[Saved data entries]
==*==
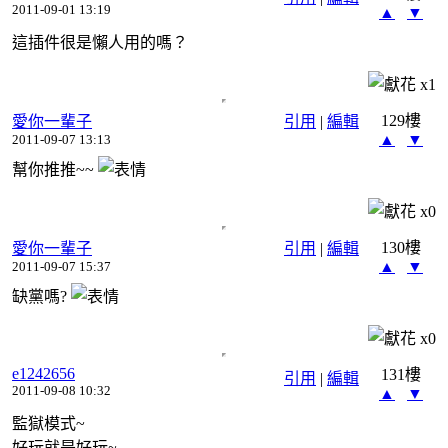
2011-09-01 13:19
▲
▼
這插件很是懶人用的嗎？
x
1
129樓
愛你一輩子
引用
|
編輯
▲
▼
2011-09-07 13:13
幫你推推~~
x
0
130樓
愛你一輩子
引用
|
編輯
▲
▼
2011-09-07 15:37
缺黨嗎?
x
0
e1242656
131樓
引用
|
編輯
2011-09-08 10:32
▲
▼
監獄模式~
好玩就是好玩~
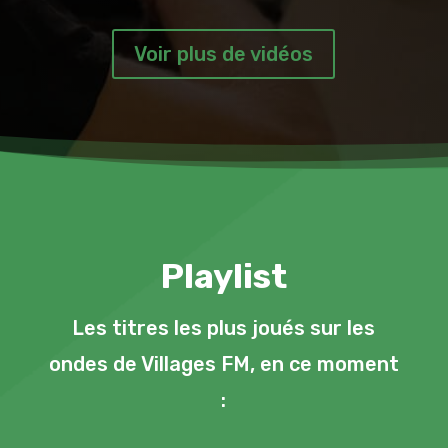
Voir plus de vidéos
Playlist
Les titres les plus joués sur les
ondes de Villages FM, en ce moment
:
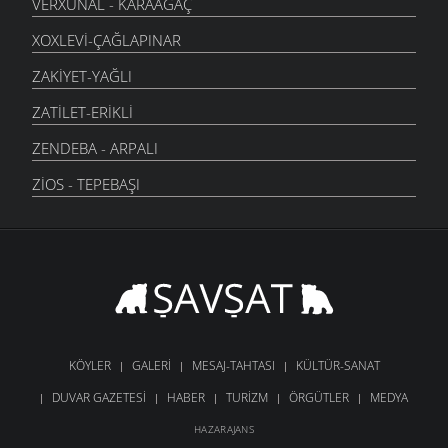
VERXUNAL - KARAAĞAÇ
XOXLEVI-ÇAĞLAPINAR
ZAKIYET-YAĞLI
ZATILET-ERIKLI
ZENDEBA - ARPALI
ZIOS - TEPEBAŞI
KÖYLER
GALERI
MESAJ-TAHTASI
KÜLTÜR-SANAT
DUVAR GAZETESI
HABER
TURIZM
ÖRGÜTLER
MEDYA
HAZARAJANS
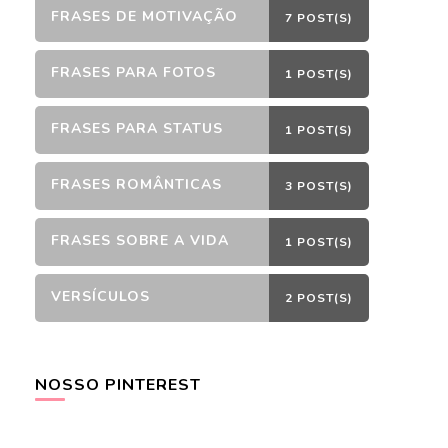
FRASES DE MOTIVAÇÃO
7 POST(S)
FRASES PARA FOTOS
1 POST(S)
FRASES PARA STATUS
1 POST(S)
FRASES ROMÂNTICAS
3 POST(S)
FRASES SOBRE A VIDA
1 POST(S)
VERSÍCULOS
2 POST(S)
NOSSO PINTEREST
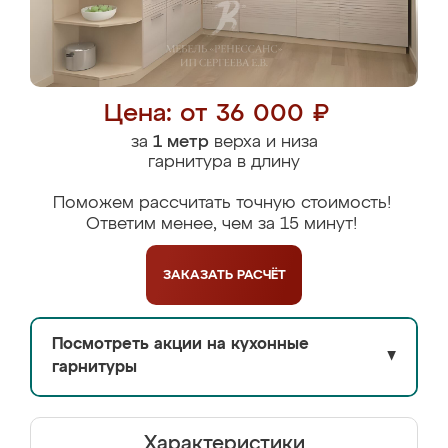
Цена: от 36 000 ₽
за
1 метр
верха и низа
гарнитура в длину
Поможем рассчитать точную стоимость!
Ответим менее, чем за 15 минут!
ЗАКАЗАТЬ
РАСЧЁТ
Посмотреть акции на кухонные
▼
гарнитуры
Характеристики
==*==
**The problem:** For the records above, give every line again exactly and skip the pictures.

**Output:**
2011-09-01 13:19
▲
▼
這插件很是懶人用的嗎？
x
1
129樓
愛你一輩子
引用
|
編輯
▲
▼
2011-09-07 13:13
幫你推推~~
x
0
130樓
愛你一輩子
引用
|
編輯
▲
▼
2011-09-07 15:37
缺黨嗎?
x
0
e1242656
131樓
引用
|
編輯
2011-09-08 10:32
▲
▼
監獄模式~
好玩就是好玩~
Voir plus de vidéos
Playlist
Les titres les plus joués sur les
ondes de Villages FM, en ce moment
:
VERXUNAL - KARAAĞAÇ
XOXLEVI-ÇAĞLAPINAR
ZAKIYET-YAĞLI
ZATILET-ERIKLI
ZENDEBA - ARPALI
ZIOS - TEPEBAŞI
KÖYLER
GALERI
MESAJ-TAHTASI
KÜLTÜR-SANAT
DUVAR GAZETESI
HABER
TURIZM
ÖRGÜTLER
MEDYA
HAZARAJANS
FRASES DE MOTIVAÇÃO
7 POST(S)
FRASES PARA FOTOS
1 POST(S)
FRASES PARA STATUS
1 POST(S)
FRASES ROMÂNTICAS
3 POST(S)
FRASES SOBRE A VIDA
1 POST(S)
VERSÍCULOS
2 POST(S)
NOSSO PINTEREST
Цена: от 36 000 ₽
за
1 метр
верха и низа
гарнитура в длину
Поможем рассчитать точную стоимость!
Ответим менее, чем за 15 минут!
ЗАКАЗАТЬ
РАСЧЁТ
Посмотреть акции на кухонные
▼
гарнитуры
Характеристики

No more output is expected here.